The great man’s coach, Patrick Sang, faced the media on Friday afternoon and explained the lessons learned from that Herculean attempt two years ago.
“We’re learning more every week and we learnt a lot from Monza,” Sang reflected with a precision to each word. “It’s given the confidence to believe even more that it’s possible.
“The fundamentals for all the preparations for major events are the same as before. But the way I see it, he believes more in himself that he is ready to do it. That sort of belief, you can’t quantify it.”
Pacemaker Lagat inspired by Monza
One man who joined Kipchoge on the Monza tarmac in 2017 was double world champion Bernard Lagat, who will feature on the Viennese streets as an arrowhead for one of the pacemaking groups.
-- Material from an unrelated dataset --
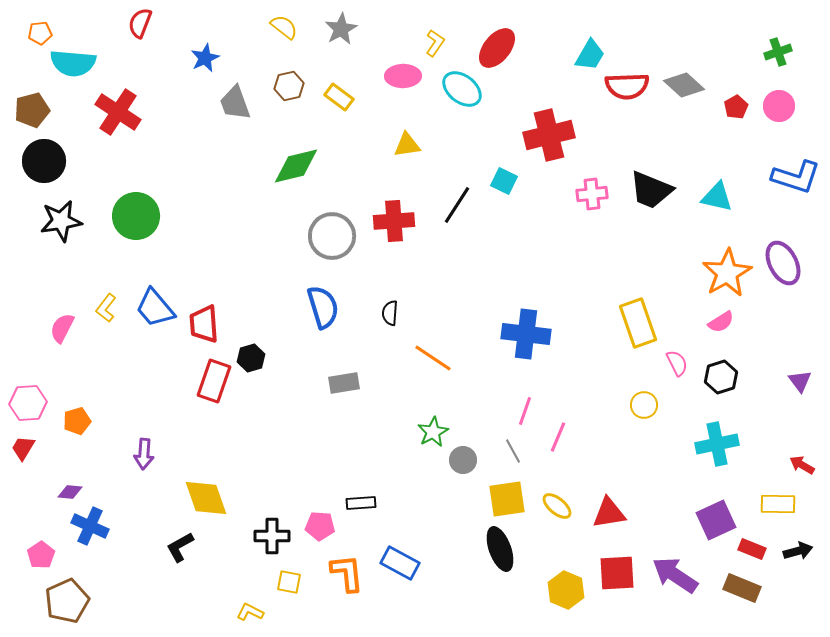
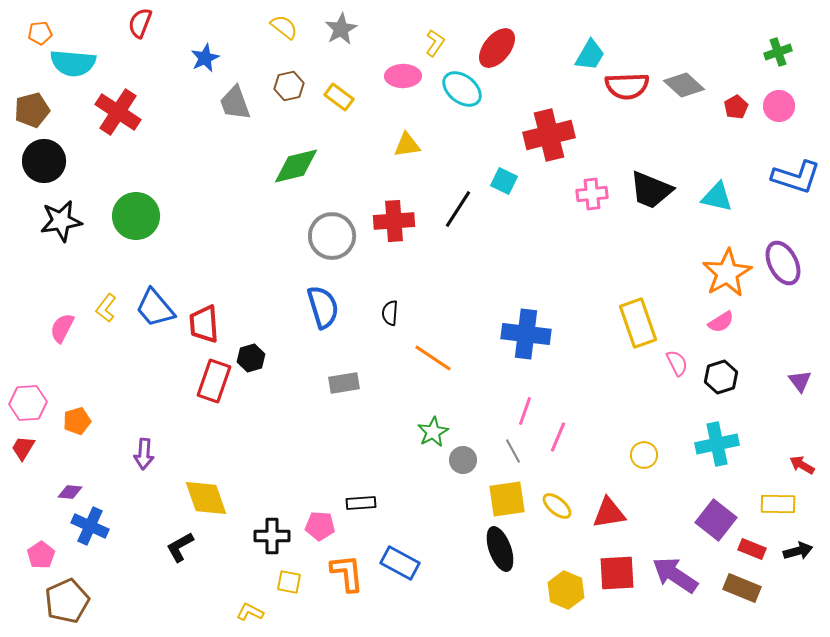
black line at (457, 205): moved 1 px right, 4 px down
yellow circle at (644, 405): moved 50 px down
purple square at (716, 520): rotated 27 degrees counterclockwise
The American admitted that he couldn’t sleep after ‘Breaking2’ and that those dastardly 25 seconds – less than 200 metres in practice – have both haunted and inspired him ever since.
“I did not sleep that night,” Lagat admitted through a smile. “In fact, I had a beer a little bit later! Just one to celebrate and then I thought: ‘he did what? 2:00.25?’
“Some people might think: ‘that’s not achieving what he set out to do,’ but to me, he really nailed it. It’s just a matter of when you see those 25 seconds, but that is so close. He inspired me so much.”
‘We’re helping him help the sport’
And this is more than just a numbers game.
As the typically spunky Henrik Ingebrigsten kindly reminded us all, Saturday morning’s attempt at history has the chance to splash athletics across the world’s back-pages for a positive reason.
It would be the Roger Bannister moment of our time and the Norwegian pacemaker was keen to reiterate that, deep-down, Kipchoge is running for the sport as opposed to simply himself.
“We’re helping him help the sport,” Ingebrigsten eloquently put. “He’s not doing this for himself. It’s not his wish to be the first person to break two hours, he wants the marathon to be a better event.
“That’s what we’re doing, we’re trying to make the sport better. We’re all working together with that thought in mind: to help the sport improve and grow into something even better than it is today.”
History beckons in Vienna
The stage is set. The man himself is ready to run the roads, innumerable resources have been assembled and everything has been tailored for optimal speed.
Vienna’s Prater is most famous for the 1949 film The Third Man but, in less than 24 hour’s time, it’s autumnal allies may well be immortalised by Kipchoge becoming the first man to break two.